EP.22 幼馴染は食べかけのアイスクリームを当たり前のように突き出す
助けを求めようと哲也さんの連絡先を聞きに来て逆に逃げ場を断たれた俺は、失意の中不壇通さんのお宅を後にする。まさか作戦がここまで裏目に出るなんて、だれも予想していなかっただろう。相変わらず、自分の運の悪さには閉口する。
こうなってしまった以上は哲也さんに連絡をしたところで逆に『咲愛也をひとりにしないでくれ!』と懇願されるビジョンしか見えない。
「どうしよう……」
打開策なんて思い浮かばない。それに、まずは咲愛也から避けられている現状をなんとかしないと……そんな想いを抱えたままマンションのエントランスを出ると、丁度帰ってきた咲愛也と目が合う。
「「あ。」」
手にしたアイスクリームが思わず落っこちそうな驚いた表情。どうにかして仲直りしようと俺は口を開く。
「今日はクレープじゃなかったのか?」
それより先に言うべきことがあるだろうと、自分にツッコミを入れたくなる。が、予想に反して咲愛也はいつも通りだった。

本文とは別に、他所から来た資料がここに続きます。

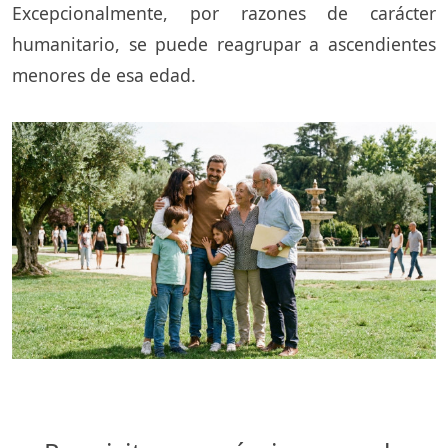
Excepcionalmente, por razones de carácter
humanitario, se puede reagrupar a ascendientes
menores de esa edad.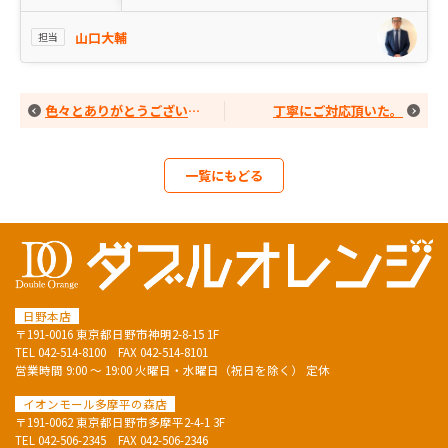
山口大輔
担当
色々とありがとうございました！
丁寧にご対応頂いた。
一覧にもどる
日野本店
〒191-0016 東京都日野市神明2-8-15 1F
TEL
042-514-8100
FAX 042-514-8101
営業時間 9:00 ～ 19:00 火曜日・水曜日（祝日を除く） 定休
イオンモール多摩平の森店
〒191-0062 東京都日野市多摩平2-4-1 3F
TEL
042-506-2345
FAX 042-506-2346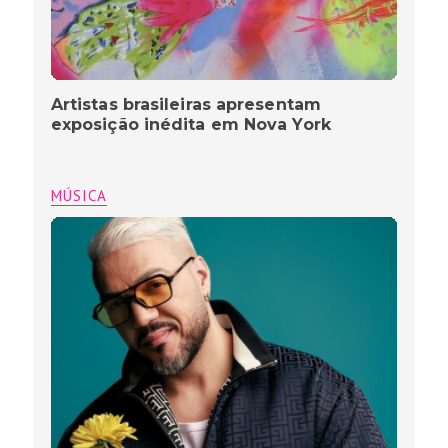
Artistas brasileiras apresentam
exposição inédita em Nova York
MÚSICA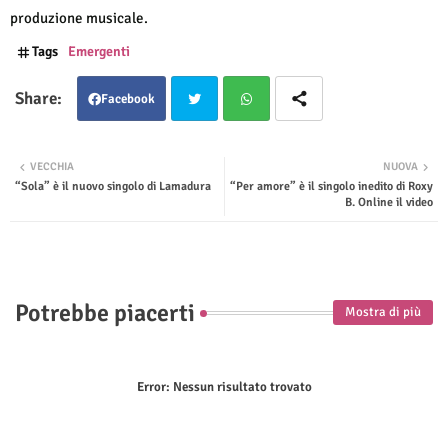
produzione musicale.
Tags
Emergenti
Facebook
Twit
Wha
VECCHIA
NUOVA
“Sola” è il nuovo singolo di Lamadura
“Per amore” è il singolo inedito di Roxy
ter
tsap
B. Online il video
p
Potrebbe piacerti
Mostra di più
Error:
Nessun risultato trovato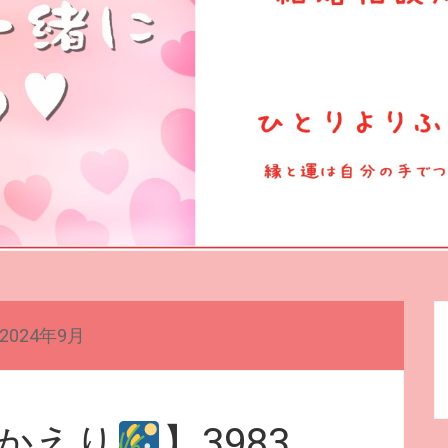
2024年9月
りかえり
】3983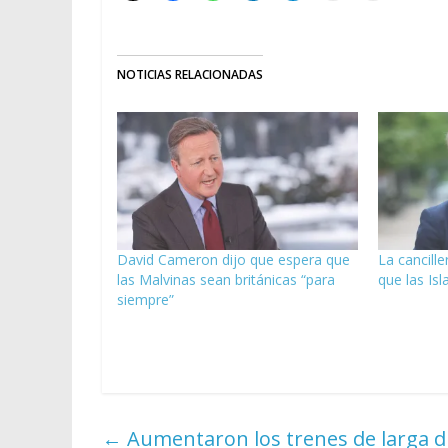
NOTICIAS RELACIONADAS
David Cameron dijo que espera que
La cancill
las Malvinas sean británicas “para
que las Isl
siempre”
←
Aumentaron los trenes de larga dis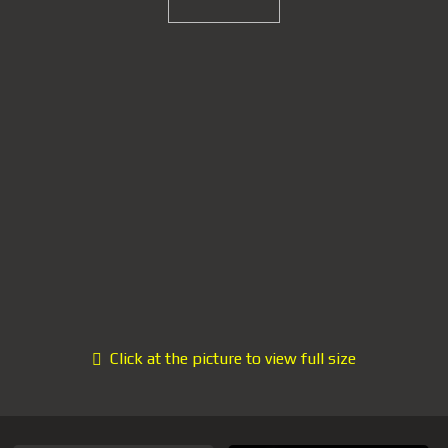
Click at the picture to view full size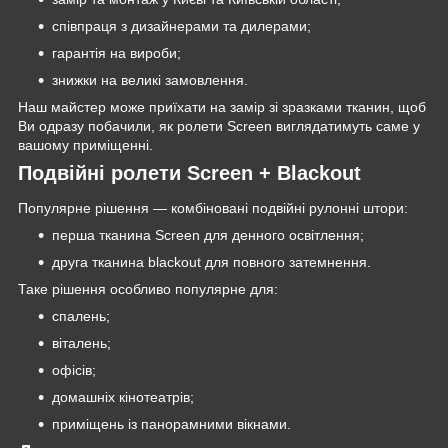
співпраця з дизайнерами та дилерами;
гарантія на вироби;
знижки на великі замовлення.
Наш майстер може приїхати на замір зі зразками тканин, щоб
Ви одразу побачили, як ролети Screen виглядатимуть саме у
вашому приміщенні.
Подвійні ролети Screen + Blackout
Популярне рішення — комбіновані подвійні рулонні штори:
перша тканина Screen для денного освітлення;
друга тканина blackout для повного затемнення.
Таке рішення особливо популярне для:
спалень;
віталень;
офісів;
домашніх кінотеатрів;
приміщень із панорамними вікнами.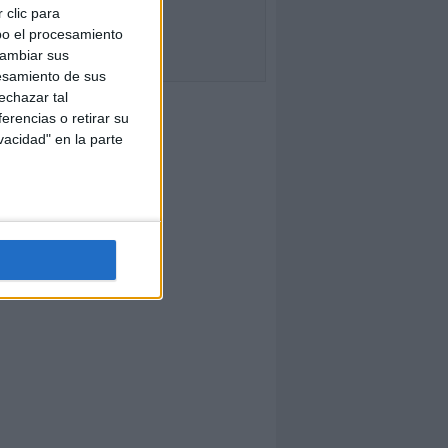
 clic para
bo el procesamiento
cambiar sus
esamiento de sus
echazar tal
erencias o retirar su
vacidad" en la parte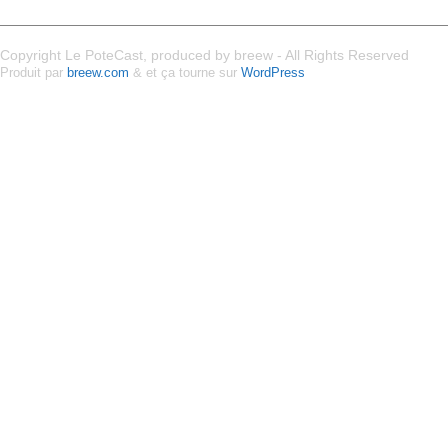
Copyright Le PoteCast, produced by breew - All Rights Reserved
Produit par
breew.com
& et ça tourne sur
WordPress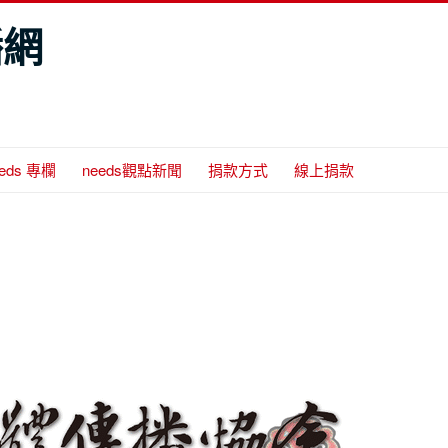
播網
eeds 專欄
needs觀點新聞
捐款方式
線上捐款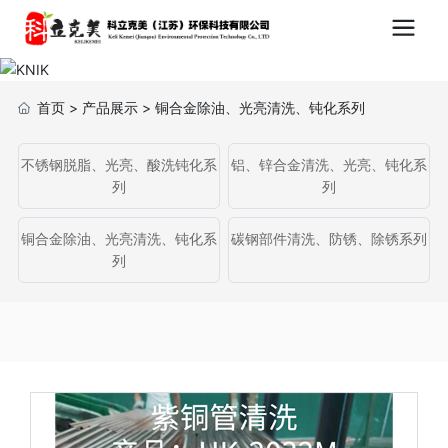
首页
>
产品展示
>
铜合金除油、光亮清洗、钝化系列
不锈钢脱脂、光亮、酸洗钝化系
铝、锌合金清洗、光亮、钝化系
列
列
铜合金除油、光亮清洗、钝化系
碳钢部件清洗、防锈、除锈系列
列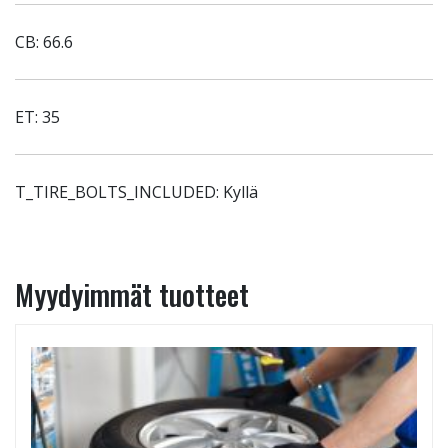
CB: 66.6
ET: 35
T_TIRE_BOLTS_INCLUDED: Kyllä
Myydyimmät tuotteet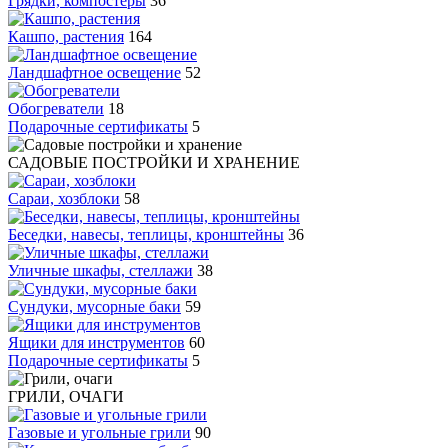
Грядки, компостеры
36
Кашпо, растения
164
Ландшафтное освещение
52
Обогреватели
18
Подарочные сертификаты
5
САДОВЫЕ ПОСТРОЙКИ И ХРАНЕНИЕ
Сараи, хозблоки
58
Беседки, навесы, теплицы, кронштейны
36
Уличные шкафы, стеллажи
38
Сундуки, мусорные баки
59
Ящики для инструментов
60
Подарочные сертификаты
5
ГРИЛИ, ОЧАГИ
Газовые и угольные грили
90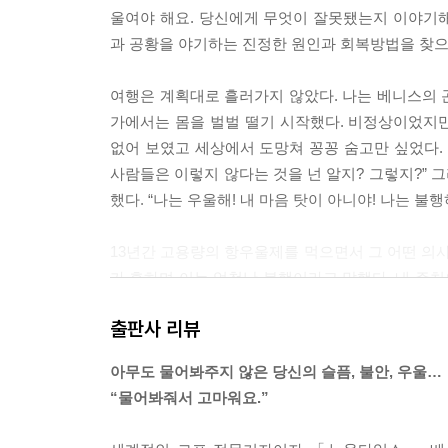
울여야 해요. 당신에게 무엇이 잘못됐는지 이야기해
과 공황을 야기하는 진정한 원인과 회복방법을 찾으려는 
여행은 계획대로 흘러가지 않았다. 나는 베니스의 
가에서는 몸을 벌벌 떨기 시작했다. 비정상이었지만
없어 보였고 세상에서 도망쳐 꽁꽁 숨고만 싶었다.
사람들은 이렇지 않다는 것을 넌 알지? 그렇지?” 
했다. “나는 우울해! 내 마음 탓이 아니야! 나는 불행하
13년간 고용량의 항우울제를 먹으면서 그 어떤 의사
가 흔하며 이는 엄청난 불행이라고 말했다. 내 주치
해 조앤은 “그러한 메시지 때문에 우리는 우리 자신에게
출판사 리뷰
나는 내 우울과 불안에 또 다른 문제가 있음을 알았
아무도 물어봐주지 않은 당신의 슬픔, 불안, 우울…
관해서만 생각할 수 있었다. 얼마나 오래 지속될 
“물어봐줘서 고마워요.”
우울증이나 불안장애를 겪는 많은 사람들 역시 매우
이 사라진다는 것을 알았다고 말했다. 그때로부터 한 달 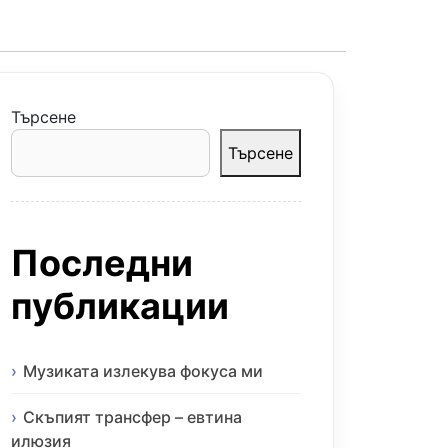
Търсене
Търсене
Последни
публикации
Музиката излекува фокуса ми
Скъпият трансфер – евтина
илюзия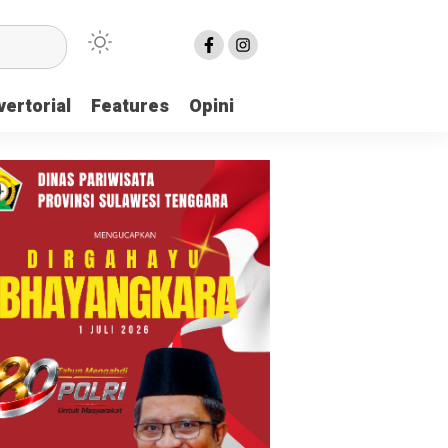
ertorial
Features
Opini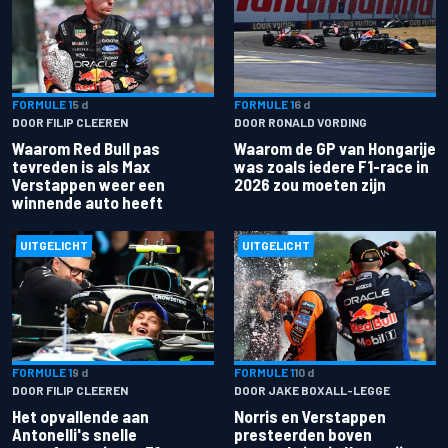
FORMULE 1
5 d
FORMULE 1
6 d
DOOR FILIP CLEEREN
DOOR RONALD VORDING
Waarom Red Bull pas
Waarom de GP van Hongarije
tevreden is als Max
was zoals iedere F1-race in
Verstappen weer een
2026 zou moeten zijn
winnende auto heeft
UITGELICHT
UITGELICHT
FORMULE 1
9 d
FORMULE 1
10 d
DOOR FILIP CLEEREN
DOOR JAKE BOXALL-LEGGE
Het opvallende aan
Norris en Verstappen
Antonelli's snelle
presteerden boven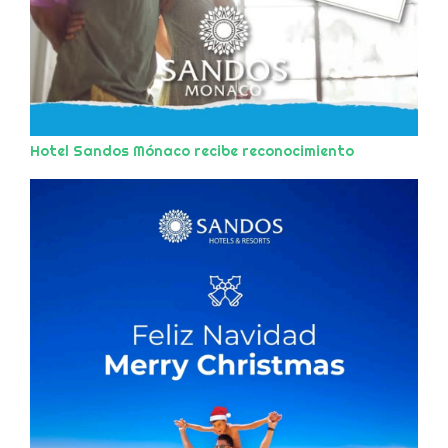
Hotel Sandos Mónaco recibe reconocimiento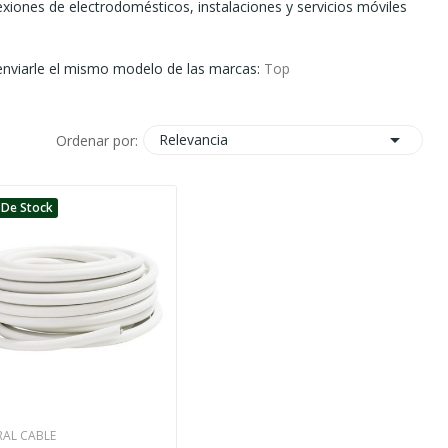
iones de electrodomésticos, instalaciones y servicios móviles
 enviarle el mismo modelo de las marcas:
Top

Relevancia
Ordenar por:
 De Stock
RAL CABLE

「帰り道に買ったの。今日はダブルがトリプルになる日だったから。みっちゃん、食べる?」
ずい、と差し出されたアイスクリームはどこから食べればいいのかわからないくらいに咲愛也の食べかけだ。というか、舐めかけ。
「いいよ。キャラメルリボンは咲愛也の好物だろ?」
「その下のアーモンドファッジはみっちゃんの好きなやつだよ?」
ずずい、と有無を言わさず突き付けられた真ん中の一番食べづらい部分。俺は遠慮がちに嚙みついて感想を述べる。
「……甘い」
「それがいいんじゃん?」
「うん。美味い」
頷くと、咲愛也は『ふふっ』と楽しそうに笑った。昼に避けられていたのは気のせいだろうか?だが、この笑顔に甘んじているようだから今回のことのようになるんだ。俺は唇についたチョコレートソースを拭って口を開く。
「咲愛也。話があるんだけど、少しいいか?」
「?」
きょとんとした顔の咲愛也をつれて、マンション内の公園のベンチに移動する。
俺は、ひと思いに頭を下げた。
「咲愛也、ごめん」
「え?」
「その……今朝は、声を掛けずに出てきてしまったから……」
「あ……」
「怒ってる……よな?」
尋ねると、咲愛也はなんでもない風に微笑んだ。
「怒ってなんてないよ。ちょっと、寂しかったけど」
「ごめん」
「謝らなくていいってば。私こそ、しつこくし過ぎちゃったかも。反省」
そう言って、『てへぺろ』と言わんばかりに舌を出すと、アイスクリームのせいで冷えて赤くなった舌先がのぞく。その無邪気な表情に、心の荷がすっとおりたような気がした。
(今なら……)
「咲愛也。相談が、あるんだけど……」
「なぁに?」
「夏休み、ウチに来ないか?」
「え?それって……」
「咲月さんと咲夜さんに聞いたんだ。夏休みの間、咲愛也ひとりなんだろ?俺の家もおじさんと母さんがいないから……それで……」
『同棲』という単語は直接口には出しづらい。言い淀んでいると、咲愛也がぽつりと呟いた。
「……行く」
「…………」
「みっちゃん
(いや、永住じゃないけど……)
夕陽に染まる、決意に満ちた眼差し。思いのほかテンションが爆発しない様子がどこかさみしくも感じるが、来ると言っている以上、嫌われたというのは杞憂だったようだ。ひとまず胸をなでおろす。俺はゆっくりとベンチから腰をあげた。
「……わかった。前日に代行業者を呼んで一斉に掃除するから。終業式が終わったら……で、いいか?」
「うん!それまでに準備しておくね!」
「…………」
何の準備かは、聞かない方がいい気がする。そう思うのは俺だけか?
とにもかくにも、こうして俺は逃げ場を失った。
(一か月……)
これまで十七年も守ってきたんだ。この関係を、今更壊すわけにはいかない。あと三年。あと三年なんだ。だからどうか、それまでは……
咲愛也とはおそらく違う決意を秘め、俺達は公園を後にしたのだった。